Restate the data below word for word, and let no image into your version.

** Opening DATASET RECORDS block **

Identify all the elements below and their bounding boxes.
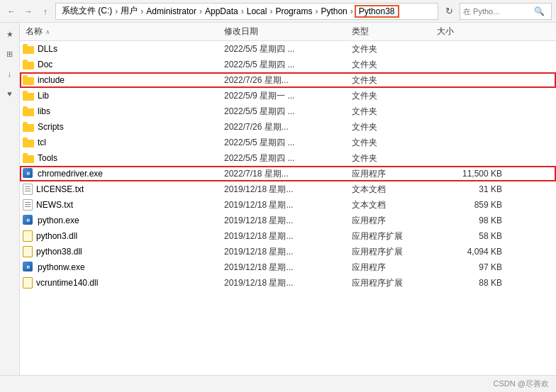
file-date-cell: 2022/5/5 星期四 ...	[221, 106, 349, 118]
table-row[interactable]: tcl2022/5/5 星期四 ...文件夹	[20, 135, 556, 150]
exe-icon: ⚙	[23, 215, 34, 226]
refresh-button[interactable]: ↻	[441, 4, 457, 19]
file-name-cell: python3.dll	[23, 230, 221, 242]
breadcrumb-item-c-drive[interactable]: 系统文件 (C:)	[60, 5, 113, 17]
file-size-cell: 31 KB	[434, 184, 505, 194]
file-name-text: Tools	[38, 153, 57, 163]
search-box[interactable]: 🔍	[460, 3, 552, 20]
breadcrumb-sep: ›	[241, 6, 244, 16]
file-name-cell: Doc	[23, 60, 221, 69]
search-input[interactable]	[463, 7, 534, 16]
file-name-text: DLLs	[38, 44, 57, 54]
file-type-cell: 应用程序扩展	[349, 277, 434, 289]
sort-icon: ∧	[45, 28, 50, 35]
table-row[interactable]: vcruntime140.dll2019/12/18 星期...应用程序扩展88…	[20, 275, 556, 291]
file-size-cell: 97 KB	[434, 262, 505, 272]
sidebar-icons: ★⊞↓♥	[0, 23, 20, 375]
col-header-size[interactable]: 大小	[434, 26, 505, 38]
file-type-cell: 应用程序扩展	[349, 246, 434, 258]
file-date-cell: 2019/12/18 星期...	[221, 230, 349, 242]
file-explorer-window: ← → ↑ 系统文件 (C:) › 用户 › Administrator › A…	[0, 0, 556, 392]
main-area: ★⊞↓♥ 名称 ∧ 修改日期 类型 大小 DLLs2022/5/5 星期四 ..…	[0, 23, 556, 375]
file-date-cell: 2022/7/26 星期...	[221, 74, 349, 86]
file-size-cell: 859 KB	[434, 200, 505, 210]
file-name-cell: python38.dll	[23, 246, 221, 257]
file-name-cell: Scripts	[23, 122, 221, 132]
folder-icon	[23, 75, 34, 85]
dll-icon	[23, 246, 33, 257]
file-type-cell: 应用程序扩展	[349, 230, 434, 242]
table-row[interactable]: python38.dll2019/12/18 星期...应用程序扩展4,094 …	[20, 244, 556, 259]
breadcrumb-sep: ›	[140, 6, 143, 16]
breadcrumb-item-admin[interactable]: Administrator	[145, 6, 198, 16]
file-name-text: python.exe	[38, 215, 79, 225]
breadcrumb-item-python38[interactable]: Python38	[355, 5, 399, 18]
file-type-cell: 文件夹	[349, 59, 434, 71]
breadcrumb-sep: ›	[315, 6, 318, 16]
breadcrumb-item-appdata[interactable]: AppData	[204, 6, 240, 16]
col-header-date[interactable]: 修改日期	[221, 26, 349, 38]
table-row[interactable]: ⚙chromedriver.exe2022/7/18 星期...应用程序11,5…	[20, 166, 556, 181]
breadcrumb-item-programs[interactable]: Programs	[274, 6, 313, 16]
file-name-cell: Tools	[23, 153, 221, 163]
file-type-cell: 文件夹	[349, 137, 434, 149]
txt-icon	[23, 184, 33, 195]
file-date-cell: 2019/12/18 星期...	[221, 199, 349, 211]
breadcrumb-item-users[interactable]: 用户	[119, 5, 139, 17]
table-row[interactable]: LICENSE.txt2019/12/18 星期...文本文档31 KB	[20, 181, 556, 197]
exe-icon: ⚙	[23, 262, 34, 273]
nav-bar: ← → ↑ 系统文件 (C:) › 用户 › Administrator › A…	[0, 0, 556, 23]
file-type-cell: 应用程序	[349, 168, 434, 180]
file-name-cell: libs	[23, 106, 221, 116]
file-name-text: libs	[38, 106, 50, 116]
file-name-text: NEWS.txt	[36, 200, 73, 210]
table-row[interactable]: Lib2022/5/9 星期一 ...文件夹	[20, 88, 556, 103]
file-type-cell: 文件夹	[349, 106, 434, 118]
table-row[interactable]: NEWS.txt2019/12/18 星期...文本文档859 KB	[20, 197, 556, 213]
back-button[interactable]: ←	[4, 4, 18, 18]
table-row[interactable]: Doc2022/5/5 星期四 ...文件夹	[20, 57, 556, 72]
file-date-cell: 2022/5/5 星期四 ...	[221, 152, 349, 164]
txt-icon	[23, 199, 33, 211]
file-name-cell: DLLs	[23, 44, 221, 54]
file-type-cell: 文件夹	[349, 121, 434, 133]
sidebar-icon-1[interactable]: ⊞	[3, 47, 17, 61]
file-name-cell: vcruntime140.dll	[23, 277, 221, 289]
sidebar-icon-3[interactable]: ♥	[3, 86, 17, 101]
file-name-cell: NEWS.txt	[23, 199, 221, 211]
status-bar: CSDN @尽善欢	[0, 375, 556, 392]
breadcrumb-item-python[interactable]: Python	[319, 6, 348, 16]
file-name-cell: Lib	[23, 91, 221, 101]
file-name-text: vcruntime140.dll	[36, 278, 98, 288]
file-name-cell: ⚙chromedriver.exe	[23, 168, 221, 179]
file-date-cell: 2022/5/5 星期四 ...	[221, 137, 349, 149]
file-size-cell: 11,500 KB	[434, 169, 505, 179]
table-row[interactable]: ⚙python.exe2019/12/18 星期...应用程序98 KB	[20, 213, 556, 228]
table-row[interactable]: python3.dll2019/12/18 星期...应用程序扩展58 KB	[20, 228, 556, 244]
file-type-cell: 应用程序	[349, 215, 434, 227]
breadcrumb-sep: ›	[269, 6, 272, 16]
table-row[interactable]: include2022/7/26 星期...文件夹	[20, 72, 556, 88]
col-header-type[interactable]: 类型	[349, 26, 434, 38]
table-row[interactable]: Scripts2022/7/26 星期...文件夹	[20, 119, 556, 135]
file-type-cell: 文件夹	[349, 43, 434, 55]
file-name-text: include	[38, 75, 65, 85]
table-row[interactable]: Tools2022/5/5 星期四 ...文件夹	[20, 150, 556, 166]
file-size-cell: 98 KB	[434, 215, 505, 225]
breadcrumb-sep: ›	[199, 6, 202, 16]
col-header-name[interactable]: 名称 ∧	[23, 26, 221, 38]
file-name-cell: ⚙pythonw.exe	[23, 262, 221, 273]
forward-button[interactable]: →	[21, 4, 35, 18]
file-date-cell: 2019/12/18 星期...	[221, 184, 349, 196]
table-row[interactable]: DLLs2022/5/5 星期四 ...文件夹	[20, 41, 556, 57]
breadcrumb-item-local[interactable]: Local	[245, 6, 269, 16]
file-size-cell: 88 KB	[434, 278, 505, 288]
file-date-cell: 2022/5/9 星期一 ...	[221, 90, 349, 102]
table-row[interactable]: ⚙pythonw.exe2019/12/18 星期...应用程序97 KB	[20, 259, 556, 275]
table-row[interactable]: libs2022/5/5 星期四 ...文件夹	[20, 103, 556, 119]
up-button[interactable]: ↑	[38, 4, 52, 18]
sidebar-icon-2[interactable]: ↓	[3, 67, 17, 81]
sidebar-icon-0[interactable]: ★	[3, 27, 17, 41]
file-name-text: python38.dll	[36, 247, 82, 257]
col-name-label: 名称	[26, 26, 43, 38]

** Closing DATASET RECORDS block **

EXERCISE SOLUTION =
Identify all the elements below and their bounding boxes.
file-date-cell: 2022/5/5 星期四 ...	[221, 106, 349, 118]
table-row[interactable]: tcl2022/5/5 星期四 ...文件夹	[20, 135, 556, 150]
exe-icon: ⚙	[23, 215, 34, 226]
refresh-button[interactable]: ↻	[441, 4, 457, 19]
file-name-cell: python3.dll	[23, 230, 221, 242]
breadcrumb-item-c-drive[interactable]: 系统文件 (C:)	[60, 5, 113, 17]
file-size-cell: 31 KB	[434, 184, 505, 194]
file-name-text: Tools	[38, 153, 57, 163]
search-box[interactable]: 🔍	[460, 3, 552, 20]
breadcrumb-sep: ›	[241, 6, 244, 16]
file-name-cell: Doc	[23, 60, 221, 69]
search-input[interactable]	[463, 7, 534, 16]
file-name-text: DLLs	[38, 44, 57, 54]
file-type-cell: 应用程序扩展	[349, 277, 434, 289]
sort-icon: ∧	[45, 28, 50, 35]
table-row[interactable]: vcruntime140.dll2019/12/18 星期...应用程序扩展88…	[20, 275, 556, 291]
file-size-cell: 97 KB	[434, 262, 505, 272]
sidebar-icons: ★⊞↓♥	[0, 23, 20, 375]
col-header-size[interactable]: 大小	[434, 26, 505, 38]
file-type-cell: 应用程序扩展	[349, 246, 434, 258]
file-date-cell: 2019/12/18 星期...	[221, 230, 349, 242]
file-explorer-window: ← → ↑ 系统文件 (C:) › 用户 › Administrator › A…	[0, 0, 556, 392]
main-area: ★⊞↓♥ 名称 ∧ 修改日期 类型 大小 DLLs2022/5/5 星期四 ..…	[0, 23, 556, 375]
file-date-cell: 2022/7/26 星期...	[221, 74, 349, 86]
file-size-cell: 859 KB	[434, 200, 505, 210]
file-name-cell: python38.dll	[23, 246, 221, 257]
file-name-cell: Scripts	[23, 122, 221, 132]
folder-icon	[23, 75, 34, 85]
dll-icon	[23, 246, 33, 257]
file-type-cell: 应用程序扩展	[349, 230, 434, 242]
table-row[interactable]: python38.dll2019/12/18 星期...应用程序扩展4,094 …	[20, 244, 556, 259]
breadcrumb-sep: ›	[140, 6, 143, 16]
breadcrumb-item-admin[interactable]: Administrator	[145, 6, 198, 16]
file-name-text: python.exe	[38, 215, 79, 225]
breadcrumb-item-python38[interactable]: Python38	[355, 5, 399, 18]
file-type-cell: 文件夹	[349, 59, 434, 71]
breadcrumb-sep: ›	[315, 6, 318, 16]
breadcrumb-item-appdata[interactable]: AppData	[204, 6, 240, 16]
col-header-date[interactable]: 修改日期	[221, 26, 349, 38]
table-row[interactable]: ⚙chromedriver.exe2022/7/18 星期...应用程序11,5…	[20, 166, 556, 181]
breadcrumb-item-programs[interactable]: Programs	[274, 6, 313, 16]
file-name-cell: Tools	[23, 153, 221, 163]
file-type-cell: 文件夹	[349, 137, 434, 149]
txt-icon	[23, 184, 33, 195]
file-date-cell: 2019/12/18 星期...	[221, 199, 349, 211]
breadcrumb-item-users[interactable]: 用户	[119, 5, 139, 17]
table-row[interactable]: LICENSE.txt2019/12/18 星期...文本文档31 KB	[20, 181, 556, 197]
exe-icon: ⚙	[23, 262, 34, 273]
nav-bar: ← → ↑ 系统文件 (C:) › 用户 › Administrator › A…	[0, 0, 556, 23]
file-type-cell: 应用程序	[349, 168, 434, 180]
file-name-cell: libs	[23, 106, 221, 116]
file-name-text: libs	[38, 106, 50, 116]
file-name-text: NEWS.txt	[36, 200, 73, 210]
table-row[interactable]: Lib2022/5/9 星期一 ...文件夹	[20, 88, 556, 103]
file-type-cell: 文件夹	[349, 106, 434, 118]
table-row[interactable]: NEWS.txt2019/12/18 星期...文本文档859 KB	[20, 197, 556, 213]
back-button[interactable]: ←	[4, 4, 18, 18]
table-row[interactable]: Doc2022/5/5 星期四 ...文件夹	[20, 57, 556, 72]
file-date-cell: 2022/5/5 星期四 ...	[221, 152, 349, 164]
txt-icon	[23, 199, 33, 211]
file-name-cell: DLLs	[23, 44, 221, 54]
file-type-cell: 文件夹	[349, 121, 434, 133]
sidebar-icon-1[interactable]: ⊞	[3, 47, 17, 61]
file-name-cell: vcruntime140.dll	[23, 277, 221, 289]
sidebar-icon-3[interactable]: ♥	[3, 86, 17, 101]
file-name-cell: NEWS.txt	[23, 199, 221, 211]
status-bar: CSDN @尽善欢	[0, 375, 556, 392]
breadcrumb-item-python[interactable]: Python	[319, 6, 348, 16]
file-name-cell: Lib	[23, 91, 221, 101]
file-name-text: vcruntime140.dll	[36, 278, 98, 288]
file-name-cell: ⚙chromedriver.exe	[23, 168, 221, 179]
file-date-cell: 2022/5/5 星期四 ...	[221, 137, 349, 149]
file-size-cell: 11,500 KB	[434, 169, 505, 179]
table-row[interactable]: ⚙python.exe2019/12/18 星期...应用程序98 KB	[20, 213, 556, 228]
table-row[interactable]: python3.dll2019/12/18 星期...应用程序扩展58 KB	[20, 228, 556, 244]
file-type-cell: 应用程序	[349, 215, 434, 227]
breadcrumb-sep: ›	[269, 6, 272, 16]
table-row[interactable]: include2022/7/26 星期...文件夹	[20, 72, 556, 88]
col-header-type[interactable]: 类型	[349, 26, 434, 38]
table-row[interactable]: Scripts2022/7/26 星期...文件夹	[20, 119, 556, 135]
file-type-cell: 文件夹	[349, 43, 434, 55]
file-name-text: include	[38, 75, 65, 85]
table-row[interactable]: Tools2022/5/5 星期四 ...文件夹	[20, 150, 556, 166]
file-size-cell: 98 KB	[434, 215, 505, 225]
breadcrumb-sep: ›	[199, 6, 202, 16]
col-header-name[interactable]: 名称 ∧	[23, 26, 221, 38]
file-name-cell: ⚙pythonw.exe	[23, 262, 221, 273]
forward-button[interactable]: →	[21, 4, 35, 18]
file-date-cell: 2019/12/18 星期...	[221, 184, 349, 196]
table-row[interactable]: DLLs2022/5/5 星期四 ...文件夹	[20, 41, 556, 57]
breadcrumb-item-local[interactable]: Local	[245, 6, 269, 16]
file-size-cell: 88 KB	[434, 278, 505, 288]
file-date-cell: 2022/5/9 星期一 ...	[221, 90, 349, 102]
table-row[interactable]: ⚙pythonw.exe2019/12/18 星期...应用程序97 KB	[20, 259, 556, 275]
table-row[interactable]: libs2022/5/5 星期四 ...文件夹	[20, 103, 556, 119]
up-button[interactable]: ↑	[38, 4, 52, 18]
sidebar-icon-2[interactable]: ↓	[3, 67, 17, 81]
sidebar-icon-0[interactable]: ★	[3, 27, 17, 41]
file-name-text: python38.dll	[36, 247, 82, 257]
col-name-label: 名称	[26, 26, 43, 38]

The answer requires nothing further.